PROBLEM TO WORK ON: Every record that follows should be written out word for word; the pictures stay out.

[Transcribed page contents]
▼
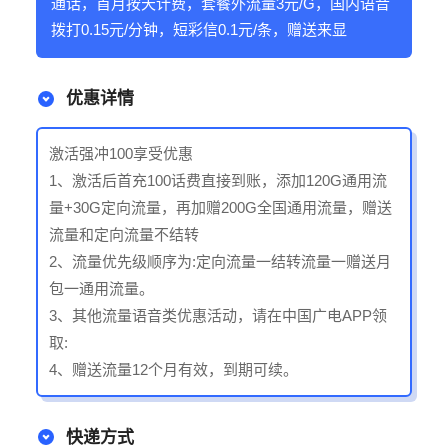
通话，首月按天计费，套餐外流量3元/G，国内语音
拨打0.15元/分钟，短彩信0.1元/条，赠送来显
优惠详情
激活强冲100享受优惠
1、激活后首充100话费直接到账，添加120G通用流
量+30G定向流量，再加赠200G全国通用流量，赠送
流量和定向流量不结转
2、流量优先级顺序为:定向流量一结转流量一赠送月
包一通用流量。
3、其他流量语音类优惠活动，请在中国广电APP领
取:
4、赠送流量12个月有效，到期可续。
快递方式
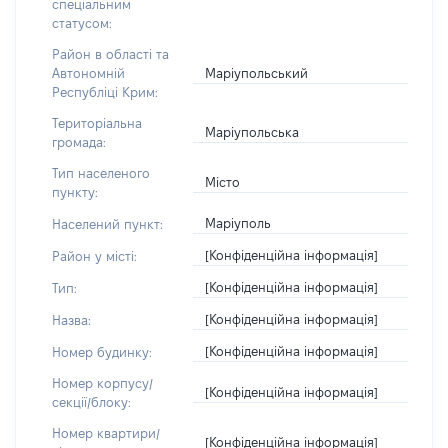
спеціальним
статусом:
Район в області та
Маріупольський
Автономній
Республіці Крим:
Територіальна
Маріупольська
громада:
Тип населеного
Місто
пункту:
Маріуполь
Населений пункт:
[Конфіденційна інформація]
Район у місті:
[Конфіденційна інформація]
Тип:
[Конфіденційна інформація]
Назва:
[Конфіденційна інформація]
Номер будинку:
Номер корпусу/
[Конфіденційна інформація]
секції/блоку:
Номер квартири/
[Конфіденційна інформація]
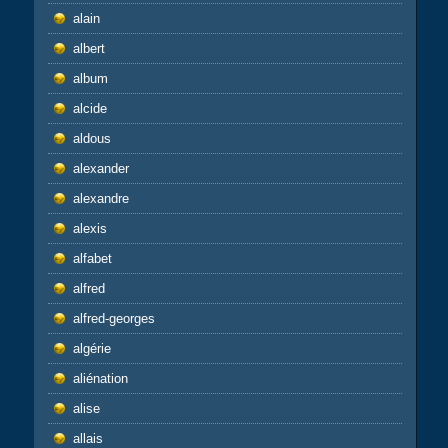
alain
albert
album
alcide
aldous
alexander
alexandre
alexis
alfabet
alfred
alfred-georges
algérie
aliénation
alise
allais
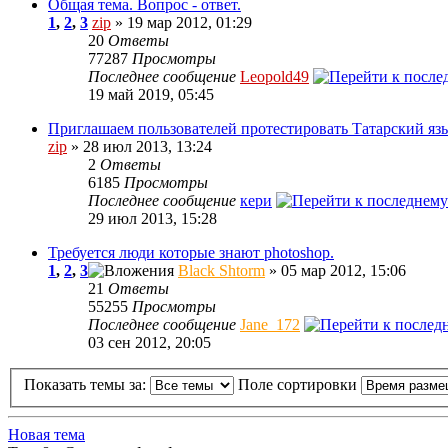
Общая тема. Вопрос - ответ.
1
,
2
,
3
zip
» 19 мар 2012, 01:29
20
Ответы
77287
Просмотры
Последнее сообщение
Leopold49
19 май 2019, 05:45
Приглашаем пользователей протестировать Татарский язы
zip
» 28 июл 2013, 13:24
2
Ответы
6185
Просмотры
Последнее сообщение
кери
29 июл 2013, 15:28
Требуется люди которые знают photoshop.
1
,
2
,
3
Black Shtorm
» 05 мар 2012, 15:06
21
Ответы
55255
Просмотры
Последнее сообщение
Jane_172
03 сен 2012, 20:05
Показать темы за:
Поле сортировки
Новая тема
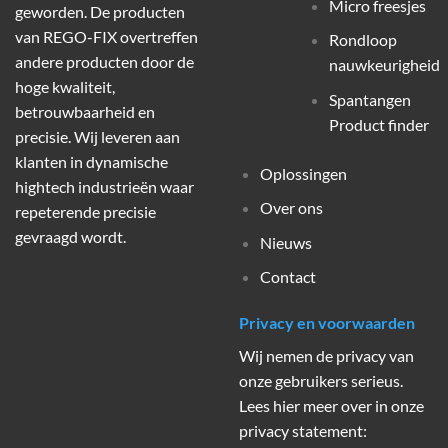
Micro freesjes
geworden. De producten
van REGO-FIX overtreffen
Rondloop
andere producten door de
nauwkeurigheid
hoge kwaliteit,
Spantangen
betrouwbaarheid en
Product finder
precisie. Wij leveren aan
klanten in dynamische
Oplossingen
hightech industrieën waar
Over ons
repeterende precisie
gevraagd wordt.
Nieuws
Contact
Privacy en voorwaarden
Wij nemen de privacy van
onze gebruikers serieus.
Lees hier meer over in onze
privacy statement:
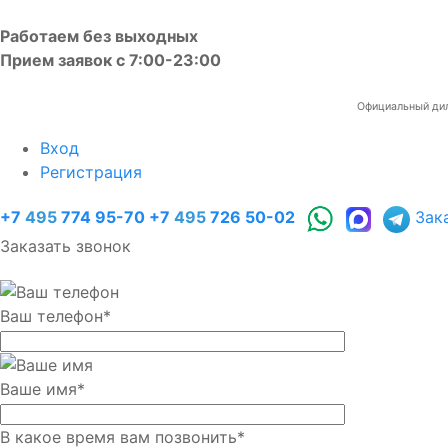
Работаем без выходных
Прием заявок с 7:00-23:00
Официальный диле
Вход
Регистрация
+7
495
774 95-70
+7
495
726 50-02
Зак
Заказать звонок
Ваш телефон
*
Ваше имя
*
В какое время вам позвонить
*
▲
ANSWER FOR THIS EXERCISE:
通话，首月按天计费，套餐外流量3元/G，国内语音
拨打0.15元/分钟，短彩信0.1元/条，赠送来显
优惠详情
激活强冲100享受优惠
1、激活后首充100话费直接到账，添加120G通用流
量+30G定向流量，再加赠200G全国通用流量，赠送
流量和定向流量不结转
2、流量优先级顺序为:定向流量一结转流量一赠送月
包一通用流量。
3、其他流量语音类优惠活动，请在中国广电APP领
取:
4、赠送流量12个月有效，到期可续。
快递方式
спеціальним
статусом:
Район в області та
Маріупольський
Автономній
Республіці Крим:
Територіальна
Маріупольська
громада:
Тип населеного
Місто
пункту:
Маріуполь
Населений пункт:
[Конфіденційна інформація]
Район у місті:
[Конфіденційна інформація]
Тип:
[Конфіденційна інформація]
Назва:
[Конфіденційна інформація]
Номер будинку:
Номер корпусу/
[Конфіденційна інформація]
секції/блоку:
Номер квартири/
[Конфіденційна інформація]
alain
albert
album
alcide
aldous
alexander
alexandre
alexis
alfabet
alfred
alfred-georges
algérie
aliénation
alise
allais
Общая тема. Вопрос - ответ.
1
,
2
,
3
zip
» 19 мар 2012, 01:29
20
Ответы
77287
Просмотры
Последнее сообщение
Leopold49
19 май 2019, 05:45
Приглашаем пользователей протестировать Татарский язы
zip
» 28 июл 2013, 13:24
2
Ответы
6185
Просмотры
Последнее сообщение
кери
29 июл 2013, 15:28
Требуется люди которые знают photoshop.
1
,
2
,
3
Black Shtorm
» 05 мар 2012, 15:06
21
Ответы
55255
Просмотры
Последнее сообщение
Jane_172
03 сен 2012, 20:05
Показать темы за:
Поле сортировки
Новая тема
Micro freesjes
geworden. De producten
van REGO-FIX overtreffen
Rondloop
andere producten door de
nauwkeurigheid
hoge kwaliteit,
Spantangen
betrouwbaarheid en
Product finder
precisie. Wij leveren aan
klanten in dynamische
Oplossingen
hightech industrieën waar
Over ons
repeterende precisie
gevraagd wordt.
Nieuws
Contact
Privacy en voorwaarden
Wij nemen de privacy van
onze gebruikers serieus.
Lees hier meer over in onze
privacy statement:
Работаем без выходных
Прием заявок с 7:00-23:00
Официальный диле
Вход
Регистрация
+7
495
774 95-70
+7
495
726 50-02
Зак
Заказать звонок
Ваш телефон
*
Ваше имя
*
В какое время вам позвонить
*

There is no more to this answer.